::: RECORDS SUPPLIED

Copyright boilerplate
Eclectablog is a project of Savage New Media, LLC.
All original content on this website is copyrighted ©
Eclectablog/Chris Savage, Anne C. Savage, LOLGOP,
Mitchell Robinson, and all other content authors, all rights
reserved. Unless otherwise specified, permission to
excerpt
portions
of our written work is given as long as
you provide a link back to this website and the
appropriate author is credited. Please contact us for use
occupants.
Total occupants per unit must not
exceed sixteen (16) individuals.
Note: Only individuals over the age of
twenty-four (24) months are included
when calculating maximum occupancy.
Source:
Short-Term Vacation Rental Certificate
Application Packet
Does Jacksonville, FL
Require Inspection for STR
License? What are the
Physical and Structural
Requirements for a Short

::::::
::: RECORDS SUPPLIED

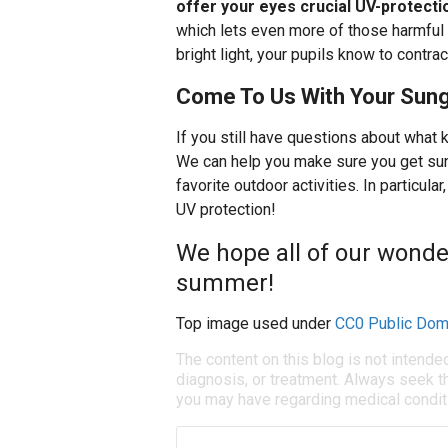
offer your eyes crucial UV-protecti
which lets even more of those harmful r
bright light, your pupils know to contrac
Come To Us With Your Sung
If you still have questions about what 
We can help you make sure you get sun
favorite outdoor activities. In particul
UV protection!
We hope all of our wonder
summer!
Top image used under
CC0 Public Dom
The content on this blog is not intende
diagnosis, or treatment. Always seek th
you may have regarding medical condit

::::::

■ WHAT THE TASK REQUIRES: Considering only the material above, set down every line from the one with "If you still have questions about what" to the one with "you may have regarding medical condit", inclusive, exactly as written.

■ EXPECTED ANSWER:
If you still have questions about what 
We can help you make sure you get sun
favorite outdoor activities. In particul
UV protection!
We hope all of our wonder
summer!
Top image used under
CC0 Public Dom
The content on this blog is not intende
diagnosis, or treatment. Always seek th
you may have regarding medical condit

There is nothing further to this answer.